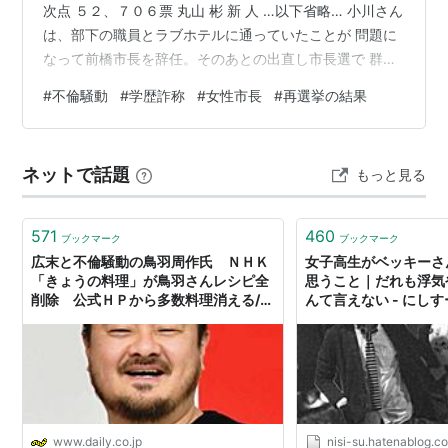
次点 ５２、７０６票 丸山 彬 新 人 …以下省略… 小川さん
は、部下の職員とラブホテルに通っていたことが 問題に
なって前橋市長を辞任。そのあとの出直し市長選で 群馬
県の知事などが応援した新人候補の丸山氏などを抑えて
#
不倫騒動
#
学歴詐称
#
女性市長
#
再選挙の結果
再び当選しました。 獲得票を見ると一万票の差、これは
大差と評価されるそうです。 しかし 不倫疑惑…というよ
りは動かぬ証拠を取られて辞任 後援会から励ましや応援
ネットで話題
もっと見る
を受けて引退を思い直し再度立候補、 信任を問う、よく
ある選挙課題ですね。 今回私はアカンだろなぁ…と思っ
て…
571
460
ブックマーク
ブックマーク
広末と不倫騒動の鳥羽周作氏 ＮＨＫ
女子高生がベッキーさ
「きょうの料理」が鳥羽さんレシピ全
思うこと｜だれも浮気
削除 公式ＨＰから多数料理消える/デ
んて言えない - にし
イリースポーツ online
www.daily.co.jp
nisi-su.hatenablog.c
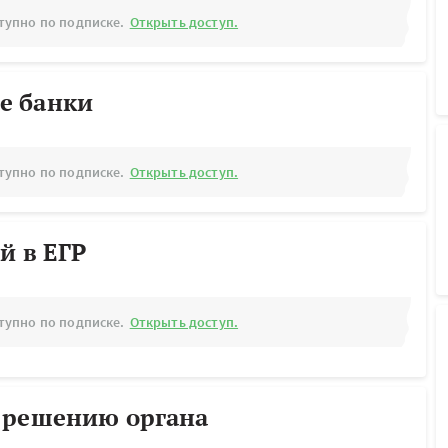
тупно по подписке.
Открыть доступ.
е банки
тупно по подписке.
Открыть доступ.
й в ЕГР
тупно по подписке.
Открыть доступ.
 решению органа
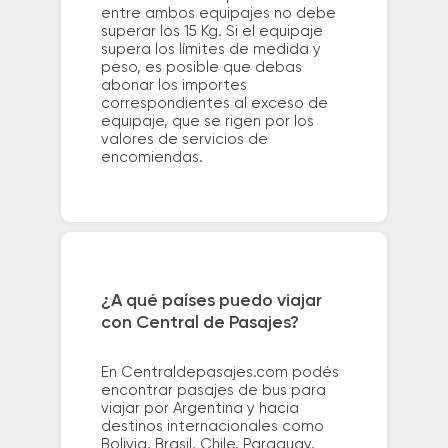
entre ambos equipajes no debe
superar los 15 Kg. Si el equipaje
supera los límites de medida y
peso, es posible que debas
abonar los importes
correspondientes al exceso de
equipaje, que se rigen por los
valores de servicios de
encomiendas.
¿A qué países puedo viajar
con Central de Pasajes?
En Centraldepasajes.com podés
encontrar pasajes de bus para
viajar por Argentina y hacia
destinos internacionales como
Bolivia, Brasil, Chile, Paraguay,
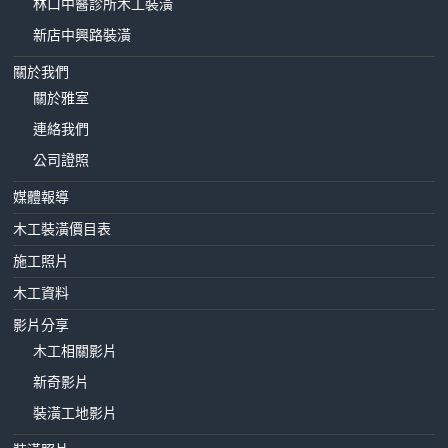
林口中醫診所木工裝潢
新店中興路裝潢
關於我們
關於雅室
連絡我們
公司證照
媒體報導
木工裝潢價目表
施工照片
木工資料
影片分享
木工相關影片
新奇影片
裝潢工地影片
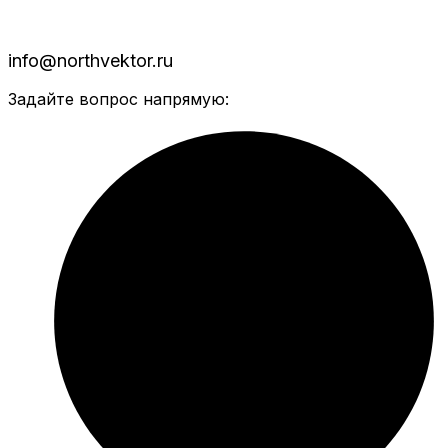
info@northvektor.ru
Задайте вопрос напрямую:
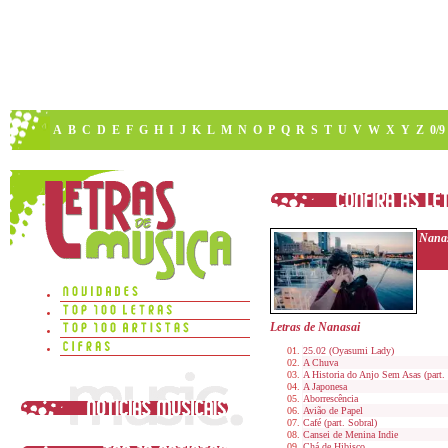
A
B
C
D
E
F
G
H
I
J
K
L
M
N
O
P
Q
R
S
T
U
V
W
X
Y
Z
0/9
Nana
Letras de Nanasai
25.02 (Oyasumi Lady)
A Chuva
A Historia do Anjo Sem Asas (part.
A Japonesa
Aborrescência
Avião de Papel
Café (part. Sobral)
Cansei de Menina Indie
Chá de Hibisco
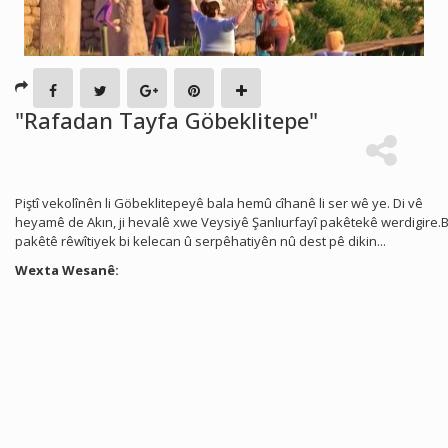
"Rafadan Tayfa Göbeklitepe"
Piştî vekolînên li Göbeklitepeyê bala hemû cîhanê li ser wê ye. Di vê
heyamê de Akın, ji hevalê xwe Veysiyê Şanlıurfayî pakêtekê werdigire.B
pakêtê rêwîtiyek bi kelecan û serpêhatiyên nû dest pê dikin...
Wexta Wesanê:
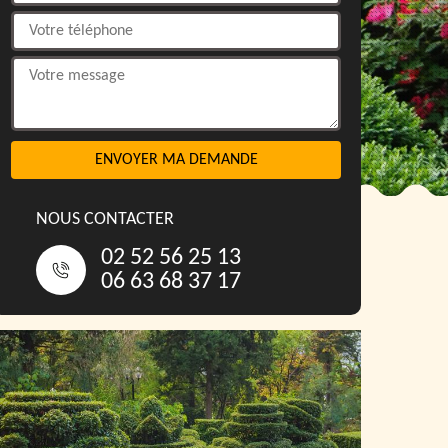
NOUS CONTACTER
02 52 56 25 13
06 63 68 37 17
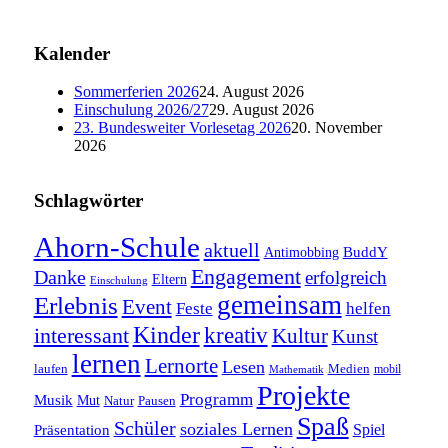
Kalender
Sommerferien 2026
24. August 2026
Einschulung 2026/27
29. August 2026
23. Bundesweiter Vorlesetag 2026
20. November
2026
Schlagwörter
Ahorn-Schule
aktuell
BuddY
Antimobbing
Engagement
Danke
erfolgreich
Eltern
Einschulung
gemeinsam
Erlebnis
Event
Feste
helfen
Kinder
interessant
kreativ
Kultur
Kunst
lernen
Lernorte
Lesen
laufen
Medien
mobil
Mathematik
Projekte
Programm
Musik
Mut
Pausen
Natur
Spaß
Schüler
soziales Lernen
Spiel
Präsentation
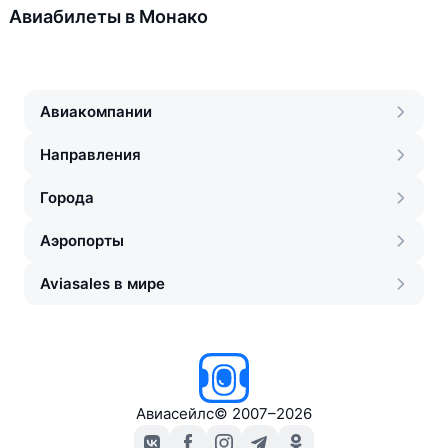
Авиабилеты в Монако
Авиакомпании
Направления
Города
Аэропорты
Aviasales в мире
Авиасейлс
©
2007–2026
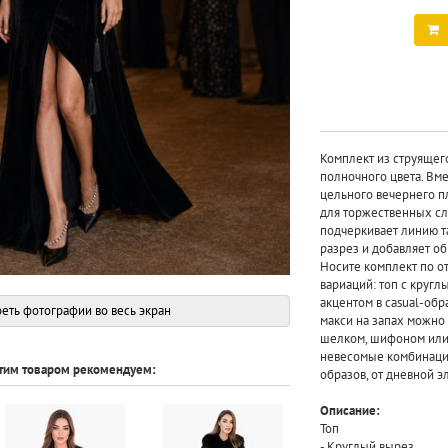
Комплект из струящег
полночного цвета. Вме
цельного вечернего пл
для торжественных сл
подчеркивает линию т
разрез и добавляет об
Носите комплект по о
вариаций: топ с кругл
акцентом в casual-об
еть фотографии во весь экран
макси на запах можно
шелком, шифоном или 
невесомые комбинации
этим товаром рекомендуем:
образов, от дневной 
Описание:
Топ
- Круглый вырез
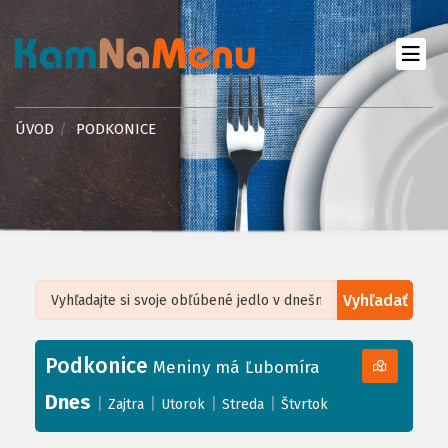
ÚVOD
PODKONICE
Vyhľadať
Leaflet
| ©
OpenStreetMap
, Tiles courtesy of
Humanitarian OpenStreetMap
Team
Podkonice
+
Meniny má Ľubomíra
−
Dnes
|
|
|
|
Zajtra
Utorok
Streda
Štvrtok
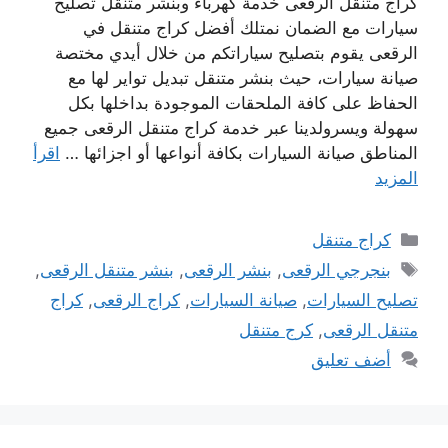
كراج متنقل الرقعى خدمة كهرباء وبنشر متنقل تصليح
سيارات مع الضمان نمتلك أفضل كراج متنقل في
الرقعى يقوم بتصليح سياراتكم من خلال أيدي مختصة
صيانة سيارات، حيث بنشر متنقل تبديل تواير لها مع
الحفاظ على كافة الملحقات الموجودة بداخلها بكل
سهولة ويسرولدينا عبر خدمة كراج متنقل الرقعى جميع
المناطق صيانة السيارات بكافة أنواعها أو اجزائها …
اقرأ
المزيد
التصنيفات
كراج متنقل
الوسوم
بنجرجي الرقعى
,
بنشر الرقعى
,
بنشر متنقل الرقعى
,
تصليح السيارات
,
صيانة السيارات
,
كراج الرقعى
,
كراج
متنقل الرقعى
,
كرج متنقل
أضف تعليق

────────────────────

**WHAT THE TASK REQUIRES**
Please print the lines exactly, from the top of the material through the line with "valores de servicios de", and omit the pictures.

**OUTPUT FOR THIS TASK**
次点 ５２、７０６票 丸山 彬 新 人 …以下省略… 小川さん
は、部下の職員とラブホテルに通っていたことが 問題に
なって前橋市長を辞任。そのあとの出直し市長選で 群馬
県の知事などが応援した新人候補の丸山氏などを抑えて
#
不倫騒動
#
学歴詐称
#
女性市長
#
再選挙の結果
再び当選しました。 獲得票を見ると一万票の差、これは
大差と評価されるそうです。 しかし 不倫疑惑…というよ
りは動かぬ証拠を取られて辞任 後援会から励ましや応援
ネットで話題
もっと見る
を受けて引退を思い直し再度立候補、 信任を問う、よく
ある選挙課題ですね。 今回私はアカンだろなぁ…と思っ
て…
571
460
ブックマーク
ブックマーク
広末と不倫騒動の鳥羽周作氏 ＮＨＫ
女子高生がベッキーさ
「きょうの料理」が鳥羽さんレシピ全
思うこと｜だれも浮気
削除 公式ＨＰから多数料理消える/デ
んて言えない - にし
イリースポーツ online
www.daily.co.jp
nisi-su.hatenablog.c
тупно по подписке.
Открыть доступ.
е банки
тупно по подписке.
Открыть доступ.
й в ЕГР
тупно по подписке.
Открыть доступ.
 решению органа
entre ambos equipajes no debe
superar los 15 Kg. Si el equipaje
supera los límites de medida y
peso, es posible que debas
abonar los importes
correspondientes al exceso de
equipaje, que se rigen por los
valores de servicios de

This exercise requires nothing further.